> _Directions_: In the entries below, every line with the string "partir" is to be reported.

========================================

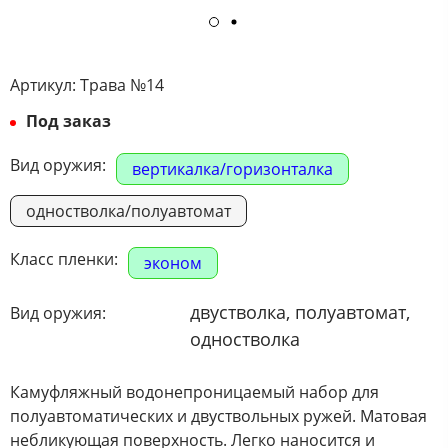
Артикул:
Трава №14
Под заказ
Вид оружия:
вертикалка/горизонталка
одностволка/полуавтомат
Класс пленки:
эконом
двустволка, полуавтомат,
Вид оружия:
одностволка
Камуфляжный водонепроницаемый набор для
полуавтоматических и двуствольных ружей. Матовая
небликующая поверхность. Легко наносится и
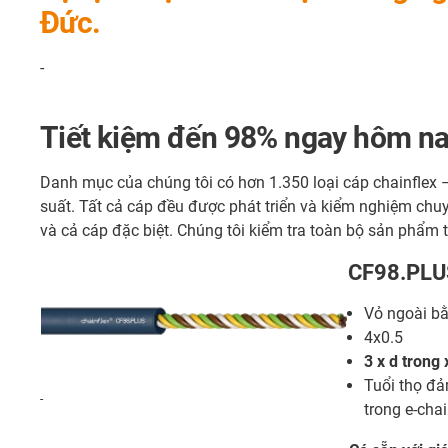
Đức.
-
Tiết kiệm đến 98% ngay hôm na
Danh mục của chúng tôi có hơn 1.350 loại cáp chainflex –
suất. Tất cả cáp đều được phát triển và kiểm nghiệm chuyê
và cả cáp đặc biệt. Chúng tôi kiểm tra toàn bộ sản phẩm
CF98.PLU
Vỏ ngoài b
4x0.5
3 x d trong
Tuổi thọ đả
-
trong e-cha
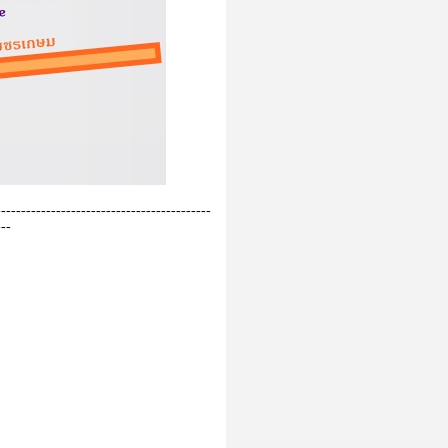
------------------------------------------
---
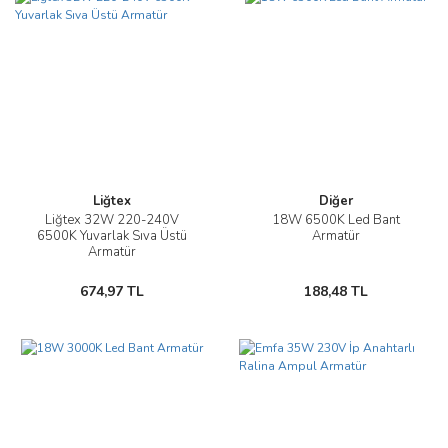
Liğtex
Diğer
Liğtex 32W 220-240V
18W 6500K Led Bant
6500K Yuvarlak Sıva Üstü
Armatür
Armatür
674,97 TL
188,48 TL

========================================

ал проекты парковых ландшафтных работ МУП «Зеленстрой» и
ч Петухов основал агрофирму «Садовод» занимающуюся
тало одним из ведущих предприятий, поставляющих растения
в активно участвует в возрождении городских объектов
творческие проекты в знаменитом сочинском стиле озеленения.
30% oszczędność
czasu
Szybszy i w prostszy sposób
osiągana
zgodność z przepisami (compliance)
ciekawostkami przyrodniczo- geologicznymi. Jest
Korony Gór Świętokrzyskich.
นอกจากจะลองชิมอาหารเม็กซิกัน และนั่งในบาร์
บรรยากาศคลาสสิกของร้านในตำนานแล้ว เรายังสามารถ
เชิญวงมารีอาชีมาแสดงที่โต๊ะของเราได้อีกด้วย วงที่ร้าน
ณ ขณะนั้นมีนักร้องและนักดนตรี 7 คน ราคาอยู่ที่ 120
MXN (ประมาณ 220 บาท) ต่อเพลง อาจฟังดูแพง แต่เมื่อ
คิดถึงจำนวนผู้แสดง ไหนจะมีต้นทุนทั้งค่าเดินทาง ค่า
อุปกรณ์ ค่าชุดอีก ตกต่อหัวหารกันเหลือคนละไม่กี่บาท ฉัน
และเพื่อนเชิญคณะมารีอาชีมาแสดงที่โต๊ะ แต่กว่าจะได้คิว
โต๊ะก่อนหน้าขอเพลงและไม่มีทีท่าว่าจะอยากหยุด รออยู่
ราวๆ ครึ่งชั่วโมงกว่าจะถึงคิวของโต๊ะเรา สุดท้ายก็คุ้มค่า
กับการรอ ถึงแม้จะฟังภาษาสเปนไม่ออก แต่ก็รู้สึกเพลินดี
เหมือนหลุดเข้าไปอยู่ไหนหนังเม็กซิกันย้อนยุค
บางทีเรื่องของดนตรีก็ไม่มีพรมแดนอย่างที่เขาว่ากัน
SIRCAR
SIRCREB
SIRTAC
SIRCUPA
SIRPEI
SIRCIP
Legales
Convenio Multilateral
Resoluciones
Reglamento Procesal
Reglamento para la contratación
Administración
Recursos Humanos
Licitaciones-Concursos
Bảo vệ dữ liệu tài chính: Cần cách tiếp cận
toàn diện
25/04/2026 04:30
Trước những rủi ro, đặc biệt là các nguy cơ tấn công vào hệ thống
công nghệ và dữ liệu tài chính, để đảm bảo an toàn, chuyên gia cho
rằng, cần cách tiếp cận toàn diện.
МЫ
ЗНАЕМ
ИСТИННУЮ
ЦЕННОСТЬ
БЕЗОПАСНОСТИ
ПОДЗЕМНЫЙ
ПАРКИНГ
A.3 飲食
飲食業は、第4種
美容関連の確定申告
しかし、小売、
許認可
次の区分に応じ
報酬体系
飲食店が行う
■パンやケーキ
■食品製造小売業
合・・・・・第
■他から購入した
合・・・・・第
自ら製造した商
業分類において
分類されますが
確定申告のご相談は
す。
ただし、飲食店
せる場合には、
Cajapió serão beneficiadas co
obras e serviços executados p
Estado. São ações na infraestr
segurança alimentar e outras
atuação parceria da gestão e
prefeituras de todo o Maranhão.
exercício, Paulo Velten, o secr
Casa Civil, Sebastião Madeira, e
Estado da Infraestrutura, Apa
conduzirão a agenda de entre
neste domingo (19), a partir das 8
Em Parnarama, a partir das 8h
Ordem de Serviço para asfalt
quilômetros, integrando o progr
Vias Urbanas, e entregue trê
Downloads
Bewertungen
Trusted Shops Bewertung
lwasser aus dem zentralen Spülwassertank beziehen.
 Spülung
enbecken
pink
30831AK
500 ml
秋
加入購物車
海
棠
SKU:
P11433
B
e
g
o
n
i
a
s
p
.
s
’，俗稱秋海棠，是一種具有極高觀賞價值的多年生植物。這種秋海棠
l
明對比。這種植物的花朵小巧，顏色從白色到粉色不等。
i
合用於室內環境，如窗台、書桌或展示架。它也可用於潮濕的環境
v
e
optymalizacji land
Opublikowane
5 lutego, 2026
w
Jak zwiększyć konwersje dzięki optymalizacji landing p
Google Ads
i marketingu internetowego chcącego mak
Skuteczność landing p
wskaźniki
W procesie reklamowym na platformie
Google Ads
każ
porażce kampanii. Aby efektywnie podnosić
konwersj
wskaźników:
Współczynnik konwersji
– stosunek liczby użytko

========================================

> _Exercise response_:
neste domingo (19), a partir das 8
Em Parnarama, a partir das 8h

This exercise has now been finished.